A third riot then occurred on Euclid Avenue in the heart of the shopping district. Later in the evening, Ruthenberg's socialist party headquarters on Prospect Avenue was ransacked by soldiers, police, and armed civilians. This latter mob "completely demolished the building" and "typewriters and office furniture were thrown into the street." Towards the end of the day, the anti-socialists piled "scores of red flags and banners" — which they had taken by force from the marchers — at the foot of the Soldiers and Sailors' Monument in Public Square and set them alight in a giant bonfire.

==Aftermath==
The police used mounts, army trucks, and tanks in response to the protests. Casualties amounted to two people killed, forty injured, and 116 arrested, including Ruthenberg himself on a charge of "assault with intent to kill". Local newspapers quickly pointed out that only eight of those arrested were born in the United States. In response to the riots, the city government immediately passed laws to restrict parades and the display of red flags. Overall, the occurrence is seen as the most violent of a series of similar disorders that took place throughout the U.S. as a result of the First Red Scare.
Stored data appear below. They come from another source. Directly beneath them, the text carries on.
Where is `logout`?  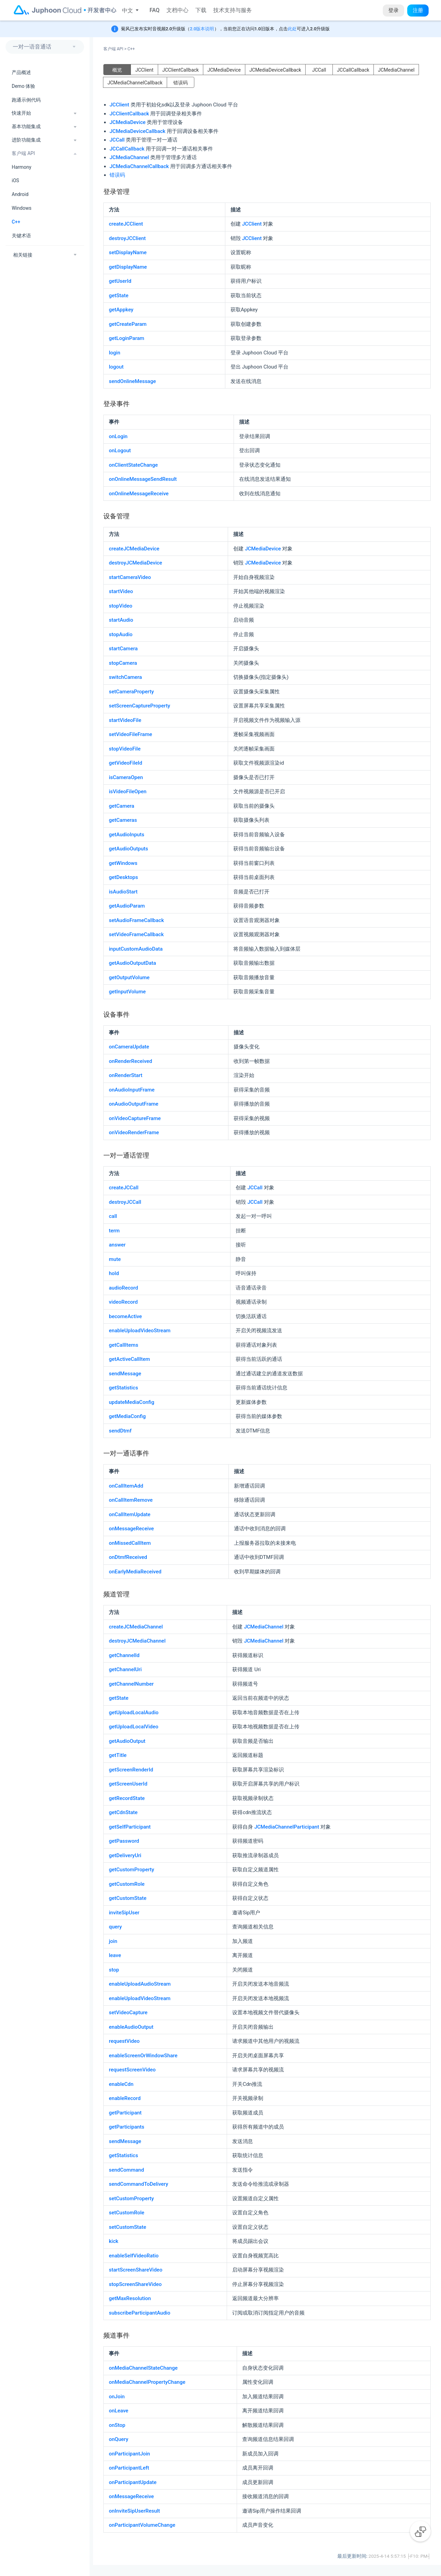 logout is located at coordinates (116, 367). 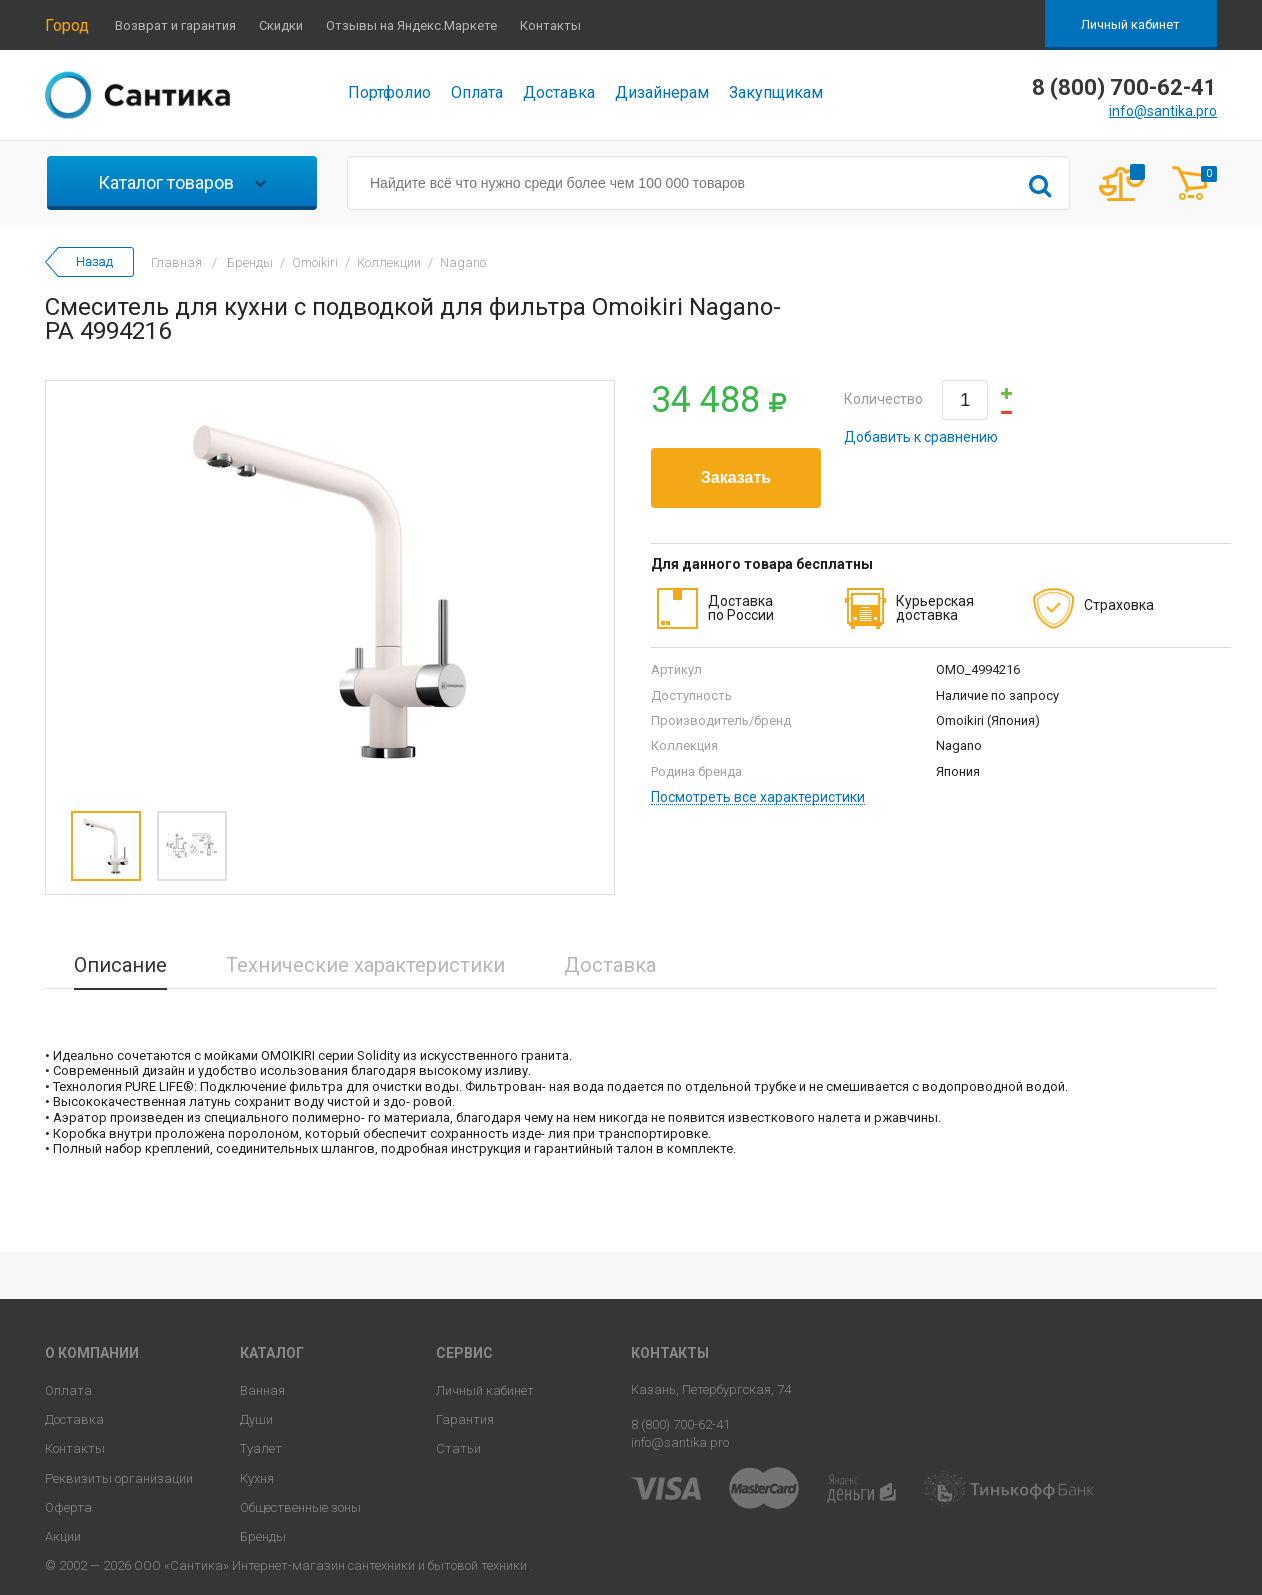 Image resolution: width=1262 pixels, height=1595 pixels. I want to click on Гарантия, so click(465, 1419).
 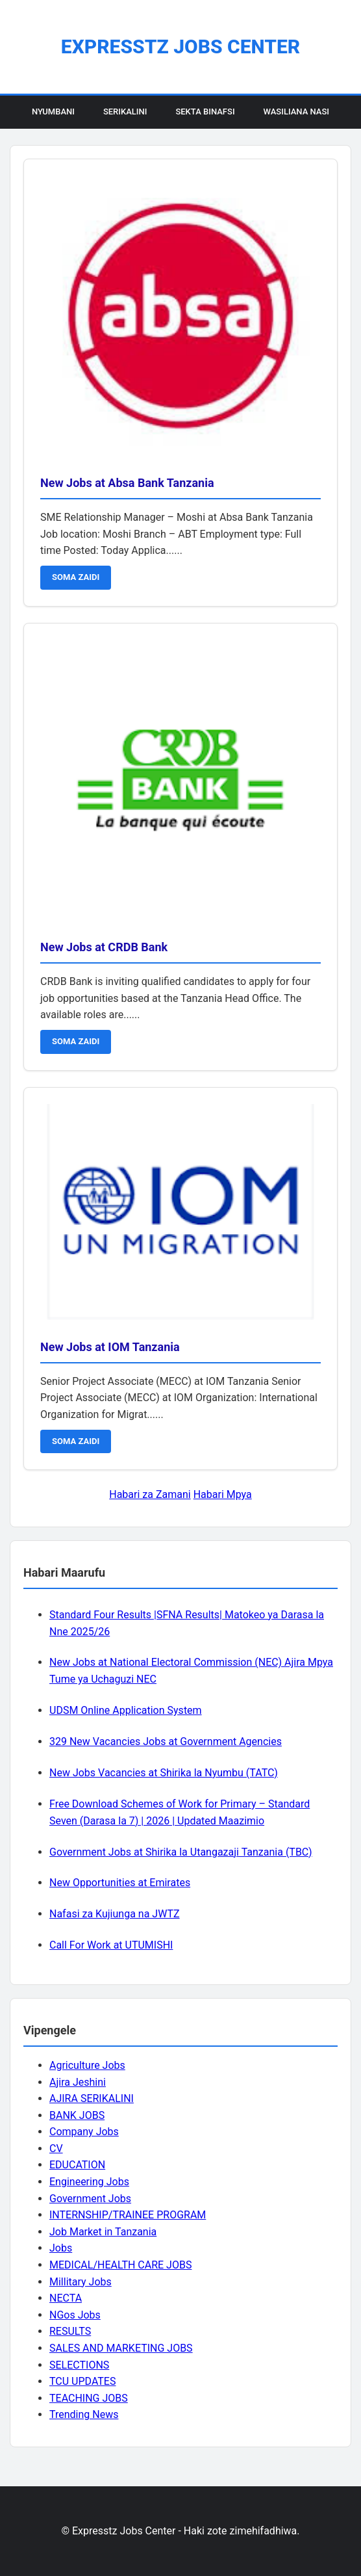 What do you see at coordinates (119, 1882) in the screenshot?
I see `New Opportunities at Emirates` at bounding box center [119, 1882].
This account is disputed by the IWW in the newspaper The New Solidarity, in which they outline that those there, celebrating May Day had not violated any city ordinance to incite rioting, and that the then Republican mayor of Cleveland, Harry L. Davis, had issued an order to the police to suppress any violations of law with "promptness and firmness" setting the tone of how police should respond to the event.
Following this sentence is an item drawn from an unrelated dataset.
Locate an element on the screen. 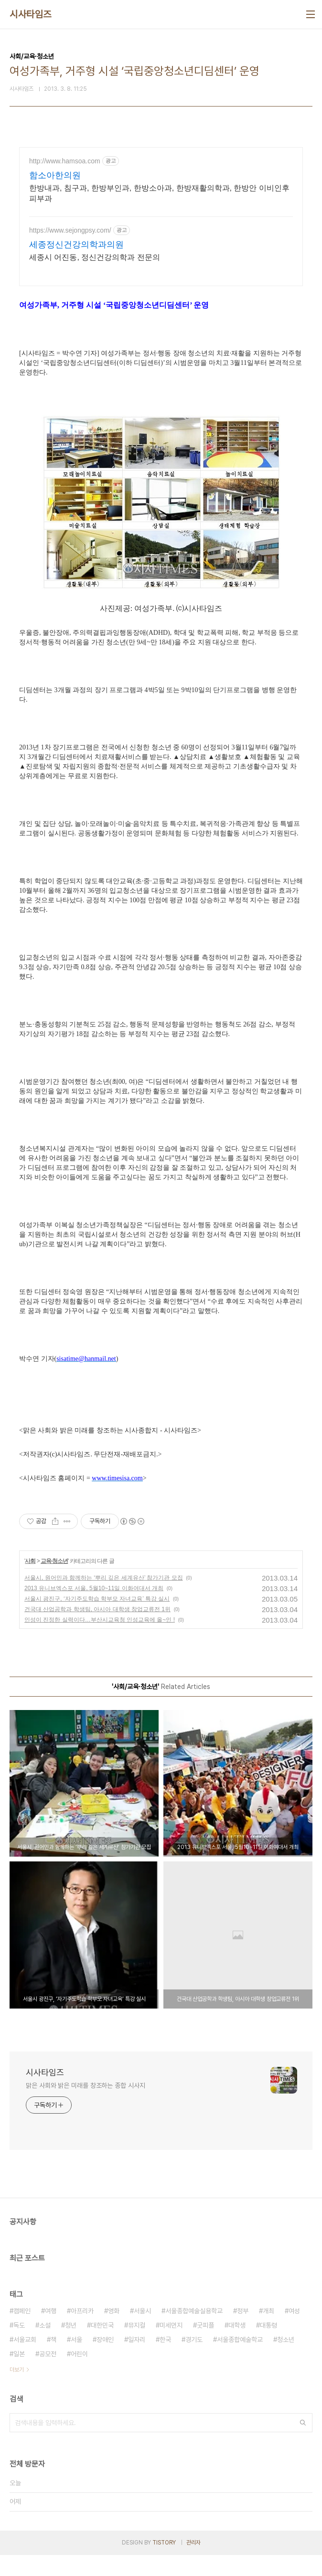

They detail that as those at the event were incited by police and self-described "patriots", causing a disturbance, but not a riot; this then was detailed as the pretense for the police to move in to suppress the perceived riot in order to "suppress lawlessness" by using mounted police and German tanks, taken from Germany after World War I, were used indiscriminately by the police and army despite the fact there were women and children in attendance. The article suggested that the deaths and injuries were the results of police acting to break up the celebration and that overall, there were 130 sentenced and/or fined.

== See also ==
- 1919 United States anarchist bombings
- May Day Riots of 1894
- 1886's Haymarket Riot, at the origin of May Day.
- List of incidents of civil unrest in the United States

== Notes ==
The Encyclopedia of Cleveland History article cited says one tank was used "from the Western Front"
- The New Solidarity (May 10, 1919) - Front Page:
  - Several parades started from different parts of town to converge at the public square. The paraders, but were soon being heckled by the police and "patriots", with the result that a "riot" was started.
  - In suppressing the riot the mounted police and several tanks were used to support the patrolmen. In driving the war tanks thru [sic] the streets, there was no effort made to avoid women and children, but all were compelled to run for their lives. Part of the war tanks were those taken from Germany at the close of the war.